Abstract
Grassland ecosystems cover around 40% of the entire Earth’s surface. Therefore, it is necessary to guarantee good grassland management at field scale in order to improve its conservation and to achieve optimal growth. This study identified the most appropriate statistical strategy, between partial least squares regression (PLSR) and narrow vegetation indices, for estimating the structural and biochemical grassland traits from UAV-acquired hyperspectral images. Moreover, the influence of fertilizers on plant traits for grasslands was analyzed. Hyperspectral data were collected from an experimental field at the farm Haus Riswick, near Kleve in Germany, for two different flight campaigns in May and October. The collected image blocks were geometrically and radiometrically corrected for surface reflectance.

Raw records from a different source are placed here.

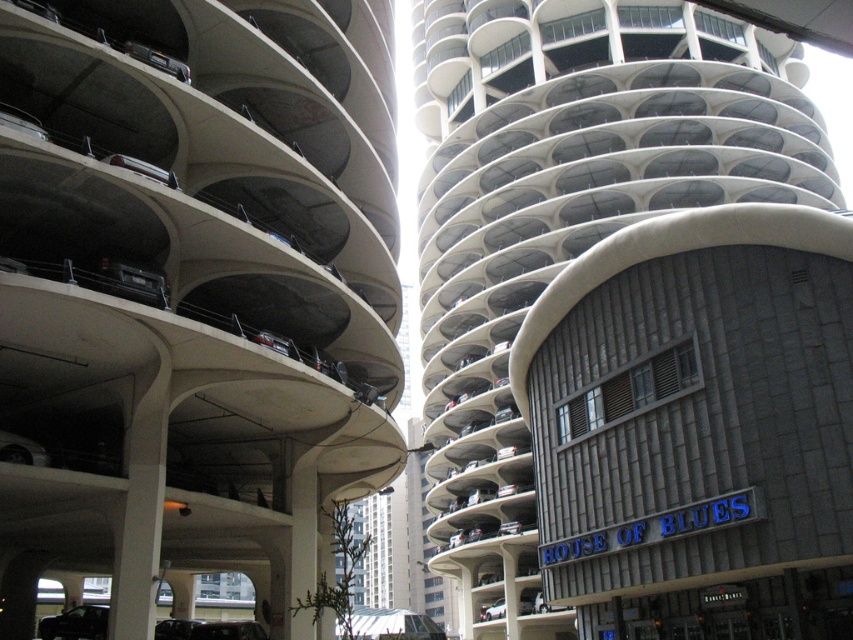 Question: Which point is farther to the camera?

Choices:
 (A) black glossy car at lower center
 (B) matte black car at lower left

Answer: (A)

Question: Is shiny black suv at lower left positioned in front of matte black car at lower left?

Choices:
 (A) yes
 (B) no

Answer: (B)

Question: Is shiny black suv at lower left further to the viewer compared to black glossy car at lower center?

Choices:
 (A) yes
 (B) no

Answer: (A)

Question: Which point is farther to the camera?

Choices:
 (A) (254, 628)
 (B) (55, 618)
 (C) (161, 630)

Answer: (B)

Question: Which object appears farthest from the camera in this image?

Choices:
 (A) shiny black suv at lower left
 (B) black glossy car at lower center

Answer: (A)

Question: Considering the relative positions of black glossy car at lower center and matte black car at lower left in the image provided, where is black glossy car at lower center located with respect to matte black car at lower left?

Choices:
 (A) below
 (B) above

Answer: (A) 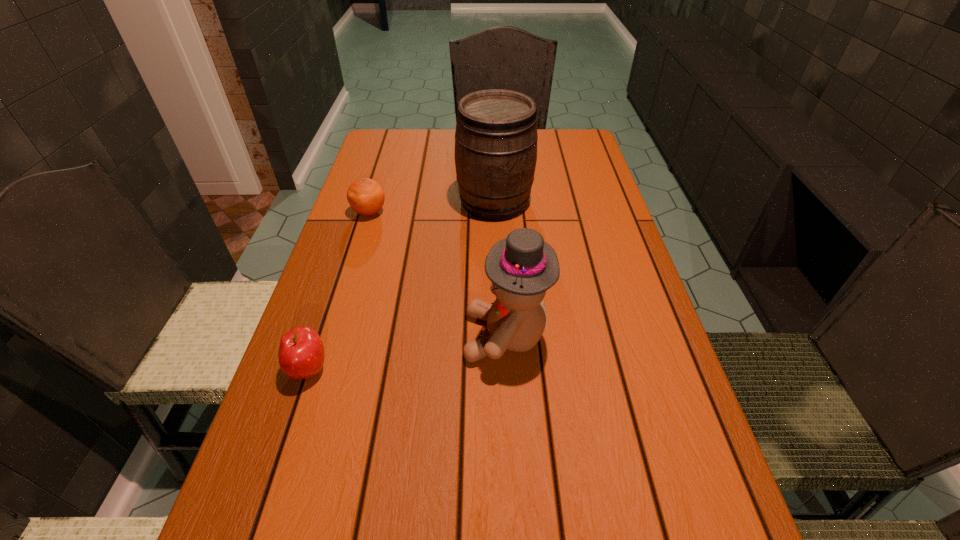 Identify the location of free space between the wine bucket and the apple. This screenshot has width=960, height=540. (401, 285).

Identify the location of vacant space that's between the wine bucket and the orange. (432, 207).

The width and height of the screenshot is (960, 540). In order to click on free space between the apple and the rag_doll in this screenshot , I will do `click(407, 353)`.

Locate an element on the screen. The height and width of the screenshot is (540, 960). free space between the orange and the rag_doll is located at coordinates (438, 274).

At what (x,y) coordinates should I click in order to perform the action: click on free spot between the apple and the rag_doll. Please return your answer as a coordinate pair (x, y). The image size is (960, 540). Looking at the image, I should click on coord(407,353).

Image resolution: width=960 pixels, height=540 pixels. I want to click on free space between the rag_doll and the apple, so click(x=407, y=353).

Locate which object ranks second in proximity to the wine bucket. Please provide its 2D coordinates. Your answer should be formatted as a tuple, i.e. [(x, y)], where the tuple contains the x and y coordinates of a point satisfying the conditions above.

[(521, 267)]

Identify the location of the closest object to the orange. This screenshot has width=960, height=540. (496, 136).

Where is `free spot that satisfies the following two spatial constraints: 1. on the back side of the orange; 2. on the left side of the wine bucket`? The image size is (960, 540). free spot that satisfies the following two spatial constraints: 1. on the back side of the orange; 2. on the left side of the wine bucket is located at coordinates (372, 201). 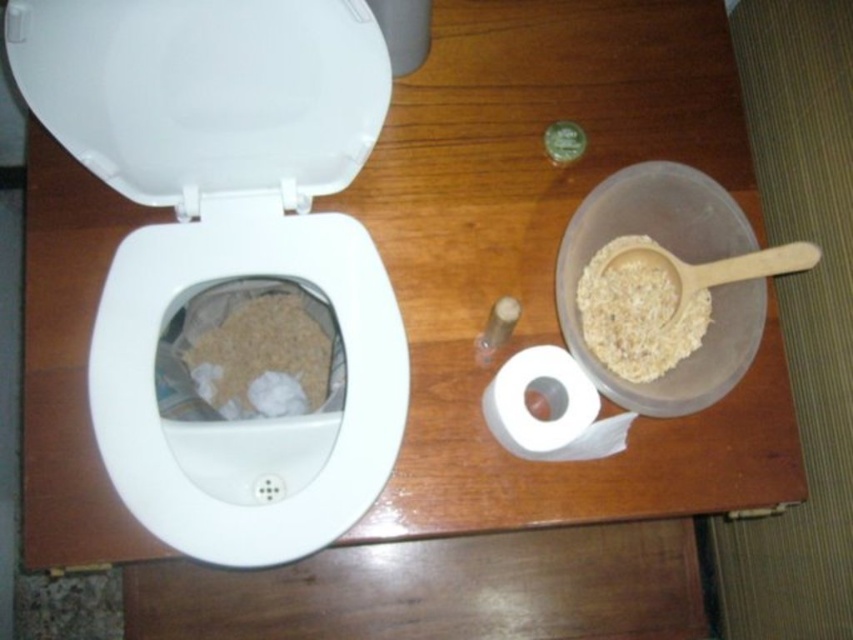 Question: Can you confirm if white plastic toilet lid at upper left is smaller than translucent plastic bowl at upper right?

Choices:
 (A) yes
 (B) no

Answer: (B)

Question: Which object is closer to the camera taking this photo?

Choices:
 (A) translucent plastic bowl at upper right
 (B) brown matte cereal at upper right

Answer: (A)

Question: Does brown matte cereal at upper right appear on the right side of white matte toilet paper at lower right?

Choices:
 (A) yes
 (B) no

Answer: (A)

Question: Is white glossy toilet bowl at left further to camera compared to brown grainy cereal at toilet bowl?

Choices:
 (A) yes
 (B) no

Answer: (B)

Question: Among these objects, which one is nearest to the camera?

Choices:
 (A) translucent plastic bowl at upper right
 (B) white glossy toilet bowl at left
 (C) white matte toilet paper at lower right
 (D) white plastic toilet lid at upper left

Answer: (D)

Question: Which object is closer to the camera taking this photo?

Spectral signatures extracted for the plots were adopted to derive grassland traits by computing PLSR and the following narrow vegetation indices: the MERIS Terrestrial Chlorophyll Index (MTCI), the ratio of the Modified Chlorophyll Absorption in Reflectance and Optimized Soil-Adjusted Vegetation Index (MCARI/OSAVI) modified by Wu, the Red-edge Chlorophyll Index (CIred-edge), and the Normalized Difference Red Edge (NDRE). PLSR showed promising results for estimating grassland structural traits and gave less satisfying outcomes for the selected chemical traits (crude ash, crude fiber, crude protein, Na, K, metabolic energy). Established relations are not influenced by the type and the amount of fertilization, while they are affected by the grassland health status. PLSR is found to be the best strategy, among the approaches analyzed in this paper, for exploring structural and biochemical features of grasslands. Using UAV-based hyperspectral sensing allows for the highly detailed assessment of grassland experimental plots.
Highlights
Grassland covers roughly 40% of the total world land area and this extension corresponds to approximately 52.5 million km2 [1]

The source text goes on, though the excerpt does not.